Synonyms: Tièche-Jadassohn naevus1, Jadassohn-Tièche naevus1, common blue naevus, cellular blue naevus, blue nevus (USA), chromatophoroma, melanofibroma.

Description

This is a small blue or grey coloured lesion of the skin, with an appearance akin to a mole. They are present from a young age, but relatively unusual at birth (estimated prevalence ~1 in 1,000),2 and do not change in size. They derive their blue colour from their pigmentation with melanin and relatively deep position within the epidermis, due to the optical properties of collagen in absorbing and scattering certain wavelengths of light (the Tyndall effect). One theory of their origin is that they represent embryonic neural crest cells that have failed to migrate into the epidermis in the usual fashion.2 There are two forms:

  • Common blue naevus:
    • Commonest form, 2–7mm or so in diameter
    • Slightly raised and smooth lesion with macular, papular or plaque-like appearance
    • Grey-blue to bluish-black in colour
    • Do not have any malignant potential
    • Usually a solitary lesion with a predilection for head (especially scalp), neck, sacral area and dorsum of the hands/feet.
  • Cellular blue naevus:
    • Much rarer than the common form
    • Larger lesion, often 1–3 cm in diameter
    • Raised lesions with a smooth surface
    • Same colour as common form
    • Often solitary and found on buttocks, sacral region and back of hands/feet
    • May represent a subgroup of atypical melanoma, but this is uncertain, although the potential of the cellular form to undergo malignant transformation has been observed rarely.3
Visual Appearance

Classical appearance of a common blue naevus
BLUE NAEVUS -CLOSE UP (DIS16.jpg)

Epidemiology

Commonest in Asian populations with a prevalence of 3–5% among adults.

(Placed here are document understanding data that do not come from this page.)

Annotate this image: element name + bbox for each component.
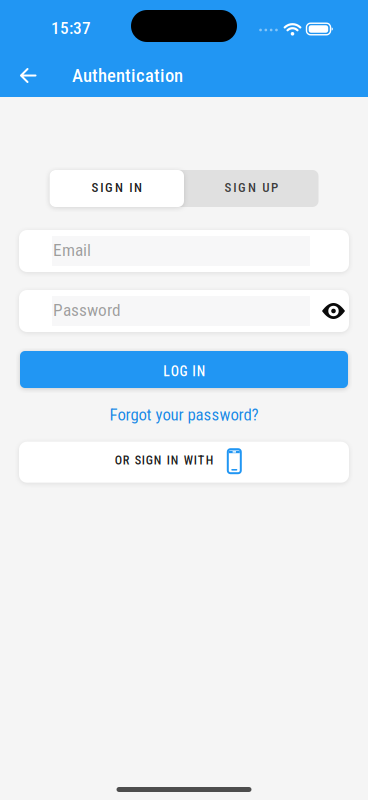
staticText: H [206,453,214,467]
staticText: Email [53,240,91,260]
staticText: O [115,453,122,467]
staticText: S [224,180,231,195]
staticText: S [91,180,98,195]
staticText: N [248,180,256,195]
staticText: P [271,180,278,195]
staticText: G [146,453,153,467]
staticText: I [129,180,132,195]
staticText: N [197,364,205,380]
button[interactable]: L [20,351,348,388]
button[interactable]: S [184,170,318,207]
staticText: U [262,180,269,195]
staticText: G [238,180,246,195]
button[interactable]: O [19,442,349,483]
staticText: I [192,364,196,380]
staticText: Forgot your password? [110,405,258,425]
staticText: G [105,180,113,195]
button[interactable]: Back [0,68,56,83]
staticText: T [198,453,205,467]
staticText: I [100,180,103,195]
staticText: I [142,453,145,467]
staticText: N [154,453,162,467]
button[interactable]: Show password [322,302,349,320]
staticText: L [163,364,170,380]
button[interactable]: Forgot your password? [110,405,258,425]
staticText: N [171,453,179,467]
staticText: N [134,180,142,195]
staticText: S [135,453,141,467]
staticText: I [167,453,170,467]
staticText: W [184,453,193,467]
staticText: Password [53,300,121,320]
staticText: G [180,364,188,380]
staticText: N [115,180,123,195]
staticText: Authentication [72,65,183,86]
button[interactable]: S [50,170,184,207]
staticText: 15:37 [51,18,91,38]
staticText: I [194,453,197,467]
staticText: R [123,453,130,467]
staticText: O [171,364,179,380]
staticText: I [233,180,236,195]
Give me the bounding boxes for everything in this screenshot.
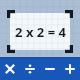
button[interactable]: Add (60, 57, 80, 80)
staticText: 2 x 2 = 4 (15, 23, 66, 41)
button[interactable]: 2 x 2 = 4 (10, 13, 70, 50)
button[interactable]: Multiply (0, 57, 20, 80)
button[interactable]: Subtract (40, 57, 60, 80)
button[interactable]: Divide (20, 57, 40, 80)
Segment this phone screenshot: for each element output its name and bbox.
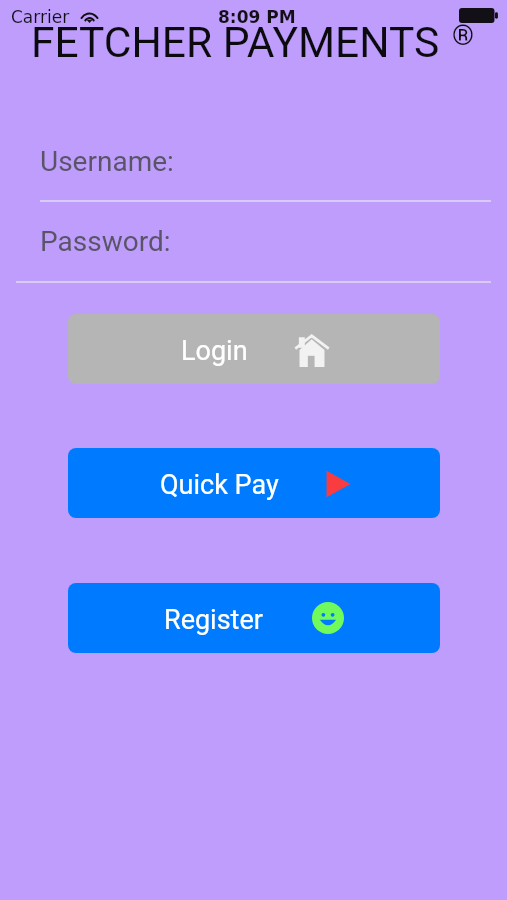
button[interactable]: Password: bbox=[16, 220, 491, 283]
other: Smile bbox=[312, 602, 344, 634]
staticText: Carrier bbox=[11, 7, 70, 27]
staticText: Password: bbox=[40, 225, 171, 258]
button[interactable]: Register bbox=[68, 583, 440, 653]
staticText: Login bbox=[181, 335, 248, 367]
staticText: FETCHER PAYMENTS bbox=[31, 18, 440, 68]
staticText: 8:09 PM bbox=[218, 7, 296, 27]
staticText: Username: bbox=[40, 145, 174, 178]
button[interactable]: Username: bbox=[40, 140, 491, 202]
staticText: Quick Pay bbox=[160, 469, 279, 501]
button[interactable]: Login bbox=[68, 314, 440, 384]
other: Home bbox=[296, 335, 328, 367]
staticText: ® bbox=[452, 19, 475, 52]
other: Play bbox=[327, 472, 348, 496]
staticText: Register bbox=[164, 604, 263, 636]
button[interactable]: Quick Pay bbox=[68, 448, 440, 518]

Prevalence in white populations is roughly 1–2%. Around twice as common in women compared to men.2

Presentation
  • Usually arise during the second decade and do not change in shape or size thereafter.
  • They can rarely be present from birth.
  • If the cellular form of the lesion undergoes malignant transformation this usually manifests as a precipitate increase in size or, more rarely, ulceration.2
  • Can be found as pigmented lesions at unusual sites, e.g. female genitourinary tract,4 oral mucosa,5 beneath nails, spermatic cord, bronchus, lymph nodes and prostate.
Differential Diagnosis6
Associated Diseases
  • Carney's syndrome/complex is a rare association of blue naevi with further abnormalities of the skin and other organs, inherited in an autosomal dominant fashion.
  • It causes cardiac, endocrine, cutaneous and neural myxomatous tumors, plus a variety of pigmented lesions of the skin and mucosae.7
Investigations

None required as such. If the nature of a lesion is uncertain then dermoscopy may be performed by a dermatologist to distinguish it from melanomatous lesions.

Management
  • Typical lesions that have the appropriate history, that have not changed in size or shape and where there are no other features that would suggest an alternative diagnosis, or the presence of melanoma, can be left alone, and the patient reassured
  • However, as for any pigmented lesion, where there is doubt as to the diagnosis it is safest to perform excision biopsy or refer for dermatological advice.
  • Where the history is atypical, or the lesion has changed, refer for advice or perform excision biopsy
  • There are occasional reports of recurrence of the lesion in a satellite form after excision; such lesions must be examined by further excision biopsy, preferably with dermatological opinion, to exclude malignant transformation.2
Complications
  • Common blue naevi do not have any complications, are benign, and persist unchanged throughout life.
  • Cellular blue naevi are also usually benign but may rarely undergo malignant transformation.
  • Cellular naevi are larger and so more likely to present and undergo excision biopsy.
Prognosis

The prognosis for both types of lesion is excellent. In the rare cases where cellular naevi become malignant then prognosis is improved by earlier diagnosis, as for melanoma.


Document References
  1. Whonamedit.com, Tieche-Jadassohn naevus.; Historical and biographical information on the lesion's eponymous discoverers.
  2. Roth R, Acker S; Blue Nevi; eMedicine (2007)
  3. Aloi F, Pich A, Pippione M; Malignant cellular blue nevus: a clinicopathological study of 6 cases. Dermatology. 1996;192(1):36-40. [abstract]
  4. Rochanawutanon M; Blue nevus of the uterine cervix. J Med Assoc Thai. 1992 Jan;75 Suppl 1:94-7. [abstract]
  5. Buchner A, Hansen LS; Pigmented nevi of the oral mucosa: a clinicopathologic study of 32 new cases and review of 75 cases from the literature. Part II. Analysis of 107 cases. Oral Surg Oral Med Oral Pathol. 1980;49(1):55-62. [abstract]
  6. Univ. Iowa; Dept. of Dermatology - College of Medicine, Dermatology Differential Diagnosis by Morphology, Differential by colour (blue).
  7. OMIM, On-line Mendelian Inheritance in Man, Carney complex 1.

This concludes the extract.